Someone I know took their own life recently.
I just found out a few days ago.
This person wasn’t a friend, more of an acquaintance. I think we all have them. Someone you’ve known for years, and you see each other by accident every few months or so, and you always stop for a chat and a quick catch up.
So, this person, this lovely, smiley, warm human being with a young family and many friends and everything to live for.
They took their own life.
I’ve been thinking about this person a lot this week.
I’ve done all the usual stuff. I’ve worked, and I’ve read books and watched some TV, I’ve laughed and spent time with family. A normal week.
A good week.
And I can’t stop thinking about this person.
And the family left behind.
I know what it’s like to reach that point where thinking about taking your own life becomes normal. Becomes a logical choice.
I’ve been well for many years now, so I don’t consider that to be an option any more. I don’t need it to be an option. And I can see it for what it is: broken logic, a way of thinking and reasoning that the brain is presenting as truthful and correct.
Death is the only option.
The world will be a better place without you.
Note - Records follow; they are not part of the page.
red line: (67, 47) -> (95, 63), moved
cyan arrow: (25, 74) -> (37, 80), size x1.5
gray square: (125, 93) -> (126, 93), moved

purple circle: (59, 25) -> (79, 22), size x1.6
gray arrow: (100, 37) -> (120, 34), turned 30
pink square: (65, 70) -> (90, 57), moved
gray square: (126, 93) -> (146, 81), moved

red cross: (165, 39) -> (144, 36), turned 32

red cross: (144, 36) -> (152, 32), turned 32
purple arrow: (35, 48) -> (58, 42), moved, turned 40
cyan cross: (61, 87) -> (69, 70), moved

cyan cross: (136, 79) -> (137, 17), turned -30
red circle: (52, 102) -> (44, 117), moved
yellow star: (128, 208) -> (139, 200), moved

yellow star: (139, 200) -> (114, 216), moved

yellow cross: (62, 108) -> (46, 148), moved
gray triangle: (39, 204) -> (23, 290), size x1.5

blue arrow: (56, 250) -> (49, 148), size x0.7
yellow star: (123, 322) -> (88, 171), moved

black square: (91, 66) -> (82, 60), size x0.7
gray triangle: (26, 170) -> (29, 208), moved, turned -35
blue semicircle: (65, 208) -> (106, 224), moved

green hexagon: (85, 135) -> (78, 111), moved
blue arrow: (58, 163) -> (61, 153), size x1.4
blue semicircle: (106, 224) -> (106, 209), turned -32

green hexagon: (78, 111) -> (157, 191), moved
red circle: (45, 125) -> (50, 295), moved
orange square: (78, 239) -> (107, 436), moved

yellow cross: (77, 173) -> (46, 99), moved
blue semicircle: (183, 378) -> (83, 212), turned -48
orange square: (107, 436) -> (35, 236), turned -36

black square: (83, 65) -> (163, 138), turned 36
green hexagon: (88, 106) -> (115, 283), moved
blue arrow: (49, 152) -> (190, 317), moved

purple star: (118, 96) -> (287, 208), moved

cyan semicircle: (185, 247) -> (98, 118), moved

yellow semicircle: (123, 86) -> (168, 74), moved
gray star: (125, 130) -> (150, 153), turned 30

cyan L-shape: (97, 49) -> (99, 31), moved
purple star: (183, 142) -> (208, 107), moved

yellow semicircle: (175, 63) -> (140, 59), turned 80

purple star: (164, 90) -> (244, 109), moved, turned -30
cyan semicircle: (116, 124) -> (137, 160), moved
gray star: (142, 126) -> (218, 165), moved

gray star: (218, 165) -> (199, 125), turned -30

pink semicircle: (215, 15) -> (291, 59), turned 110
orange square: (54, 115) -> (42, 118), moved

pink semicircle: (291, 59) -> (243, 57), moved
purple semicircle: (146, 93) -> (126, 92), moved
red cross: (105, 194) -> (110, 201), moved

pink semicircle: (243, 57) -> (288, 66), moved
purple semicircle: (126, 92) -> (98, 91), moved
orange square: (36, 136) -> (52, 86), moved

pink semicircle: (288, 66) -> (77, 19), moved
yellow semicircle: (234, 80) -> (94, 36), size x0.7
This will end your endless pain.
And you won’t be a burden to anyone anymore.
And if you don’t do it, you’re a coward.
But the mind, and emotions, they are tricksters. They can lie to us. And we can get help, learn how to manage our thought processes, how to manage our emotions, see life from a different perspective.
I wish my friend had known this.
My heart breaks for this person. And the family.
This is all I can tell you this week.
Except, be kind and generous to each other.